Faster when Switched Off

Due a real-time communication requirement in a project, yesterday I began to dive into "websockets" (more precisely, with Ratchet). And I had the same impression that NoSQL-mania previously gave to me: those "blazing fast new tool!" promises are completely false.

Yes, that kind of tool itself is faster for sure. But just as long as they handle a minor level of complexity, lefting you (and your own code) to care about stuffs previously delegated to affordable commodity middleware.

Look at NoSQL data bases: impressive speed in writing and reading when compared to a more classic SQL database, but no ability to directly perform data aggregation (that is: no relationships). As most of scenarios involve different kind of data to be related and matched one with the other, adopting a NoSQL solution you take the duty to read, search, match, aggregate, or even worse replicate the same informations in different structures to smash together (and keep up-to-date) the collections you need. And, as you may be the most gifted developer on Earth, I don't really bet that your PHP or Python algorithm to retrieve and relate scattered informations can be faster than a join executed by native C code which has been more and more optimized in the last 20 years. Without mentioning the time you spend to write that algorithm, and the obvious cost.

Same with WebSockets servers: they are not intrinsecally faster, but force you to be.
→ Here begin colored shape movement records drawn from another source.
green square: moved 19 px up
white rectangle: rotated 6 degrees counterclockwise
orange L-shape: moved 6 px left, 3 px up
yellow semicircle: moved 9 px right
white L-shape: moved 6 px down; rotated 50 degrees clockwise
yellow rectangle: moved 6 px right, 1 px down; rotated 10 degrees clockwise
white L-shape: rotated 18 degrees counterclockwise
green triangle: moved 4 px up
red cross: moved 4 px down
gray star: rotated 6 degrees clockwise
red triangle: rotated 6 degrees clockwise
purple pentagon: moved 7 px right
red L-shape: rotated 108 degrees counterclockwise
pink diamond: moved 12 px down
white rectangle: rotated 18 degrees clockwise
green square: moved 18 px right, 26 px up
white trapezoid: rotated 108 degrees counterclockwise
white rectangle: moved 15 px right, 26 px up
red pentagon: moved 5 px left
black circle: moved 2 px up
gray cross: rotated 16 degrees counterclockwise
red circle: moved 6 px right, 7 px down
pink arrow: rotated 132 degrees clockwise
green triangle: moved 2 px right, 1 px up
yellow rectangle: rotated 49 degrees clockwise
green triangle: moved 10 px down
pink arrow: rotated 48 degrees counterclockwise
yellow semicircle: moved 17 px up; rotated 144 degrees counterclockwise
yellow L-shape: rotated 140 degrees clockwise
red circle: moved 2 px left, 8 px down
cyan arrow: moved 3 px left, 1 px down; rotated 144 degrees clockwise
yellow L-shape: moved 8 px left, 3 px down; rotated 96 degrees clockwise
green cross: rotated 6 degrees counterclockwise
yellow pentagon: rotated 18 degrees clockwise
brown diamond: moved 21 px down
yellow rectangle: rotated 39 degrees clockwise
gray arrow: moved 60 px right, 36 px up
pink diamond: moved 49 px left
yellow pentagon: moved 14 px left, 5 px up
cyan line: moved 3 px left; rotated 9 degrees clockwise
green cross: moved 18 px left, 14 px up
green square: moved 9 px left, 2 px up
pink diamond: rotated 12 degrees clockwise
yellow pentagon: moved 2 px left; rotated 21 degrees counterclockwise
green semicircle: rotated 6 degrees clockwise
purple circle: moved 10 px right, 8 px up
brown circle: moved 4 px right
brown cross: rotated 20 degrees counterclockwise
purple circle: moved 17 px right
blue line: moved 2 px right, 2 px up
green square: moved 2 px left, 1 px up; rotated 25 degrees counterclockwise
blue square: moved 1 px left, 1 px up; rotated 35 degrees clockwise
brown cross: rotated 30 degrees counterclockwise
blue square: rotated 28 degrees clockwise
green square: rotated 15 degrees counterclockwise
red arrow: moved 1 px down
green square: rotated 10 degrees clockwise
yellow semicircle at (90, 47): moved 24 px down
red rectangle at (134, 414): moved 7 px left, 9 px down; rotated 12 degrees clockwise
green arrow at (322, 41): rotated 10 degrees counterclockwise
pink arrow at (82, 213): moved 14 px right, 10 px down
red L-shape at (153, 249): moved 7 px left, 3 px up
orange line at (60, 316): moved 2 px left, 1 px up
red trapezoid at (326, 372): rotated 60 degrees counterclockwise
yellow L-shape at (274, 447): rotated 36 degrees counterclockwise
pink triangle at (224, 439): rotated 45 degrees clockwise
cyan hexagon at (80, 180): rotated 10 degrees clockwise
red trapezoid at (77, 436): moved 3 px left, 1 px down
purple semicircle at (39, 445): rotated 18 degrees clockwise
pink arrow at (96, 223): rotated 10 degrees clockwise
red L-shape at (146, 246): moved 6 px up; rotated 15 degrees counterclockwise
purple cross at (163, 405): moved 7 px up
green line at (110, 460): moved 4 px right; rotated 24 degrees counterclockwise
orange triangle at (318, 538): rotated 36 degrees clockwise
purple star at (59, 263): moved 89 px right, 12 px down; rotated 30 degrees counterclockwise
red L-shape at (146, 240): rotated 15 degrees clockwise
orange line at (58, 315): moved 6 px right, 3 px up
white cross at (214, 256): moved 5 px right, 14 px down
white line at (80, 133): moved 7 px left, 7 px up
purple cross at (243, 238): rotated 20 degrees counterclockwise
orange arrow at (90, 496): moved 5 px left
As any old-school web server provides out-of-the-box to spawn and fork and thread to satify all incoming requests, and scaling (at least, at reasonable levels) is mostly a matter of available silicon, with a websocket server you run on a single thread, and all parallelization of the work is up to you. If in any classic setup, for example, scheduling an image resize on a queue is an eventual option, in this new world it becomes a strict requirement.

The only direct advantages of that kind of platforms are A) make developers horny, and B) double the invoiced expenses, as the time to tame them and compensate their lacks is doubled. It exists a very limited and specific realm in which those have any kind of usefulness; in all (many) others, it is a lot more convenient to keep them switched off.